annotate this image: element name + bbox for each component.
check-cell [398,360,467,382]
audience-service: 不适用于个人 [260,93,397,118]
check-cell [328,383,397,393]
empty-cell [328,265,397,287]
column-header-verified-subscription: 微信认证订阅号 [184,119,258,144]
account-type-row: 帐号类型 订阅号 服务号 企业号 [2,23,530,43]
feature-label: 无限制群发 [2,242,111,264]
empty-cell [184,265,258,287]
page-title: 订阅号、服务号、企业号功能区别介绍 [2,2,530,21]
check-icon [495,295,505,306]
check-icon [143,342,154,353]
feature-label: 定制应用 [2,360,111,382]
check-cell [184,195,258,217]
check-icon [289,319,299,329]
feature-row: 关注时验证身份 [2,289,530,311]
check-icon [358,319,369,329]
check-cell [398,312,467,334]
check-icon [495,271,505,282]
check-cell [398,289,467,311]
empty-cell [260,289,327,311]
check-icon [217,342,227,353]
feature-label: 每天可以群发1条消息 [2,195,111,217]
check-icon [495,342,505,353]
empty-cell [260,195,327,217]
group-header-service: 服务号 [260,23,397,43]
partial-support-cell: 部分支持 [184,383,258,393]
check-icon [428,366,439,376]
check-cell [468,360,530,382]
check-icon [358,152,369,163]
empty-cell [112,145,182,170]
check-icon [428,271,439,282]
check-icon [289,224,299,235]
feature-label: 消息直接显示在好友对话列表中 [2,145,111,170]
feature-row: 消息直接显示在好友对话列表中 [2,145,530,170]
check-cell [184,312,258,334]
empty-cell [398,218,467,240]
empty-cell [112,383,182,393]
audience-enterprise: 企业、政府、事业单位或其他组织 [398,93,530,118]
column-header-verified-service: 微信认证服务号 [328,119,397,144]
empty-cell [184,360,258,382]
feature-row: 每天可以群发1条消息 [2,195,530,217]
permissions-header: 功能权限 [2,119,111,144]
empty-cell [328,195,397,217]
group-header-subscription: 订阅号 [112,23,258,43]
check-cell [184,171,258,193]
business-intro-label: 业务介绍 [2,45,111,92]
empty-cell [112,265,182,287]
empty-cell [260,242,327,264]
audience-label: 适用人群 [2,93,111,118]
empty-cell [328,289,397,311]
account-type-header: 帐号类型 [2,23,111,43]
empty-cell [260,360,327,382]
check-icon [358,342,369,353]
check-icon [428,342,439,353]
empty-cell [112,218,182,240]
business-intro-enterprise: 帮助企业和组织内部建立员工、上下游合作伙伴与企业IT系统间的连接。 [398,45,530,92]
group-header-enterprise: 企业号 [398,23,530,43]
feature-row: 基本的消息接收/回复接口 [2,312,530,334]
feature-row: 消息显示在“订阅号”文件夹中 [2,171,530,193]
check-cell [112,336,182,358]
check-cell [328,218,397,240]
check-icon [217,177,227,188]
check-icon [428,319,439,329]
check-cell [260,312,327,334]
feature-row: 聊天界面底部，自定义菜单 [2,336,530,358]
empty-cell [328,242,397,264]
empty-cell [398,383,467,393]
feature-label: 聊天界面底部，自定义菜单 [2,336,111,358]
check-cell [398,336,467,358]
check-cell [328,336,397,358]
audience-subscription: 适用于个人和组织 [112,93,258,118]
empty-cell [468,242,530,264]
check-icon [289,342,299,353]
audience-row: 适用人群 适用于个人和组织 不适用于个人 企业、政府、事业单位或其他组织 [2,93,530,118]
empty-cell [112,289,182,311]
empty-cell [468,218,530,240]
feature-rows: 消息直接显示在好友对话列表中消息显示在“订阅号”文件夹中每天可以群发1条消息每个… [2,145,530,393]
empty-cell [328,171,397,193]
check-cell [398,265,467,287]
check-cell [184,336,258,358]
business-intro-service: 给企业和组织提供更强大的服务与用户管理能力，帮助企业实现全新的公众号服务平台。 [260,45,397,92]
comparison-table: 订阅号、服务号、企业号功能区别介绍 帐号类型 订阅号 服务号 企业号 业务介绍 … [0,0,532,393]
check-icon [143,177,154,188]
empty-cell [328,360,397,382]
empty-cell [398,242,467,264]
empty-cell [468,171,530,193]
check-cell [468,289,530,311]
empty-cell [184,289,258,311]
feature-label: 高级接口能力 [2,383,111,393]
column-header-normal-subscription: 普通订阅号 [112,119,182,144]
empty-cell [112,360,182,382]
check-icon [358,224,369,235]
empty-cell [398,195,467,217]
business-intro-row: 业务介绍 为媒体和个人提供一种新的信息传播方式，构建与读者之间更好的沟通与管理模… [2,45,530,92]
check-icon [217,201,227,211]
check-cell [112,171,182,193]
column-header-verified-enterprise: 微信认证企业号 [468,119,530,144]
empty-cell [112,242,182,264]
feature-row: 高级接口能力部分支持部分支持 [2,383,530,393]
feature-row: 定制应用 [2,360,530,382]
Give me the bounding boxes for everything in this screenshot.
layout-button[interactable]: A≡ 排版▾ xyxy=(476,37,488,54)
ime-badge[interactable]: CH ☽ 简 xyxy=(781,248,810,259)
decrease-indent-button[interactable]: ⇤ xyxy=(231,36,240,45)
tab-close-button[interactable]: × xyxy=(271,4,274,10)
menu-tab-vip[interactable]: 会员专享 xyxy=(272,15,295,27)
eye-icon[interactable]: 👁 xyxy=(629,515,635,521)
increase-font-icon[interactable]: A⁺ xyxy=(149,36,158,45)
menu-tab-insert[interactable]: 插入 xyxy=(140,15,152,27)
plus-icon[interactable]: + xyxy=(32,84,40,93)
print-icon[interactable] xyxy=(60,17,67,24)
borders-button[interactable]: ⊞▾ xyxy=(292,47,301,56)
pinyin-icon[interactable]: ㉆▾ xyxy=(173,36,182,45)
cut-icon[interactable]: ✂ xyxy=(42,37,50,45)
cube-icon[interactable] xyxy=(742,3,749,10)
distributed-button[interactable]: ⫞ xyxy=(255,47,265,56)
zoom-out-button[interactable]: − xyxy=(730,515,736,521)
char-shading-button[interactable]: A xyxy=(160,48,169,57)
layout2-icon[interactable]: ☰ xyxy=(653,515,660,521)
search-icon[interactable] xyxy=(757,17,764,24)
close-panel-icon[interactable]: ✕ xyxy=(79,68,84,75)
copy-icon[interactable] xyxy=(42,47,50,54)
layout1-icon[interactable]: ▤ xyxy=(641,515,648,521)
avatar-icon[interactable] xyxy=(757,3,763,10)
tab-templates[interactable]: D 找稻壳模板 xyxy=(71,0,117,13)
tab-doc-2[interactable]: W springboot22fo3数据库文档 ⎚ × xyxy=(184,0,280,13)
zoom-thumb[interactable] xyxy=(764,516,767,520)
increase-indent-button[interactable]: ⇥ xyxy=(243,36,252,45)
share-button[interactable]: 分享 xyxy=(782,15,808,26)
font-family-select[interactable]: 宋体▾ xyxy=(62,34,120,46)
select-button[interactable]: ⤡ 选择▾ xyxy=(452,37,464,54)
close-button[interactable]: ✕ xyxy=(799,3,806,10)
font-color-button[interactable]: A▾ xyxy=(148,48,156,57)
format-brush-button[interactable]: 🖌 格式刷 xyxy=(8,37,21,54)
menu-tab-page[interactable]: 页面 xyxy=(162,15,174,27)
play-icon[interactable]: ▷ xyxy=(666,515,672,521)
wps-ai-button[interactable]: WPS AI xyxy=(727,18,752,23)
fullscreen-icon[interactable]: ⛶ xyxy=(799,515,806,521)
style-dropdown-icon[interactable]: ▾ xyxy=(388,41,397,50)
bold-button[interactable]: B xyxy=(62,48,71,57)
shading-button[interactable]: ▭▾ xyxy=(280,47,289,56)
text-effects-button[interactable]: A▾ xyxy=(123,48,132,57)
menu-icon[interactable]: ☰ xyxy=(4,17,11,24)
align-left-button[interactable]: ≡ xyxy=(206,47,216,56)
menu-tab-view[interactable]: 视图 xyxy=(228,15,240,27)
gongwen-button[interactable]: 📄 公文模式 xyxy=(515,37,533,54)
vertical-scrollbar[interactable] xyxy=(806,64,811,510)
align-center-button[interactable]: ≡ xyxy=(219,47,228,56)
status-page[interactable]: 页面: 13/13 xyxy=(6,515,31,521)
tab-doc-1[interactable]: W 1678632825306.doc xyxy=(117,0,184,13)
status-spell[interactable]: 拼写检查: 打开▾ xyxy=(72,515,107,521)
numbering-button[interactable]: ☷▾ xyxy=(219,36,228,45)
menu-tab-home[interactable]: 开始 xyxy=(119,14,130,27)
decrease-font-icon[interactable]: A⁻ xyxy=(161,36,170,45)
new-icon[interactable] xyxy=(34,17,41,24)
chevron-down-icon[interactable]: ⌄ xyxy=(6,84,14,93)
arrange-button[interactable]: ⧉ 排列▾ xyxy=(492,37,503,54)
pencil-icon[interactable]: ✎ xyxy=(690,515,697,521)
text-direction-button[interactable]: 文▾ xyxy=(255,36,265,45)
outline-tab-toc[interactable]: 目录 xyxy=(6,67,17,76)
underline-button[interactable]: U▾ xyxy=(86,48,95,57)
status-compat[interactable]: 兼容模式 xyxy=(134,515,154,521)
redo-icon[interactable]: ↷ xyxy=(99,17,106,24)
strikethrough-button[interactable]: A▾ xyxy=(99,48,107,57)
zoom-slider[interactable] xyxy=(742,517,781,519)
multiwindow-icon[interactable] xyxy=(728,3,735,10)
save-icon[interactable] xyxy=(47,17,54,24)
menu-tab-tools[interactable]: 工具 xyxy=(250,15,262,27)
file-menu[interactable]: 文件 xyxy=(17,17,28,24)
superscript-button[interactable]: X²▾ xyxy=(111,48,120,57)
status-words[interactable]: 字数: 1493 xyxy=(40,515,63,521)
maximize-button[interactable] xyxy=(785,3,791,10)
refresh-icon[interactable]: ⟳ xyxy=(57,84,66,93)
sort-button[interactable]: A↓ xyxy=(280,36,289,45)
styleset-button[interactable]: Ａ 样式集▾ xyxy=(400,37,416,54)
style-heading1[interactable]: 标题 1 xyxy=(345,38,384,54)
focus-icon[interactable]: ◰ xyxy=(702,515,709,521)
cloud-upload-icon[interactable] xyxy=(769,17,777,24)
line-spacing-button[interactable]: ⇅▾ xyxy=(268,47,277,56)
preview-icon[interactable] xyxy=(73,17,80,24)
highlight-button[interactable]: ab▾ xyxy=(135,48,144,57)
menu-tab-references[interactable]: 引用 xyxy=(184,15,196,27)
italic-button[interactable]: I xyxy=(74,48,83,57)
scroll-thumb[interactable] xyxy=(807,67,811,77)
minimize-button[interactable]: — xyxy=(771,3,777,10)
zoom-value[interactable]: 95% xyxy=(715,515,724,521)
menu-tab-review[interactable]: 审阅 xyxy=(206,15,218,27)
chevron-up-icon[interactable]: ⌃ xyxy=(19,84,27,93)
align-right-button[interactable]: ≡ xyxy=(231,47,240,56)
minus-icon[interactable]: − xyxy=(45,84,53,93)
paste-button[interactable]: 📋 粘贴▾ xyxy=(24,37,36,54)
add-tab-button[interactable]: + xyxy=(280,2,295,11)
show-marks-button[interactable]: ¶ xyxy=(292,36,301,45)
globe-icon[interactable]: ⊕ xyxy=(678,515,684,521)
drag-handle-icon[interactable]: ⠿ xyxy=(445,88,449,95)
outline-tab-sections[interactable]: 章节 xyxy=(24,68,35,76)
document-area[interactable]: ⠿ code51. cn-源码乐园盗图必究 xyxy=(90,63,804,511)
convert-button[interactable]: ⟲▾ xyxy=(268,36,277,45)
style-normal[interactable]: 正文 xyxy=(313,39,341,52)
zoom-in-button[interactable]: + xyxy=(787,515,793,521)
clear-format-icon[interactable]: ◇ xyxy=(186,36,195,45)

·····

** EXERCISE AIM **
In the entries, find every line holding "不适用于个人" and copy it.

** RESPONSE TO THE EXERCISE **
audience-service: 不适用于个人 [260,93,397,118]
audience-row: 适用人群 适用于个人和组织 不适用于个人 企业、政府、事业单位或其他组织 [2,93,530,118]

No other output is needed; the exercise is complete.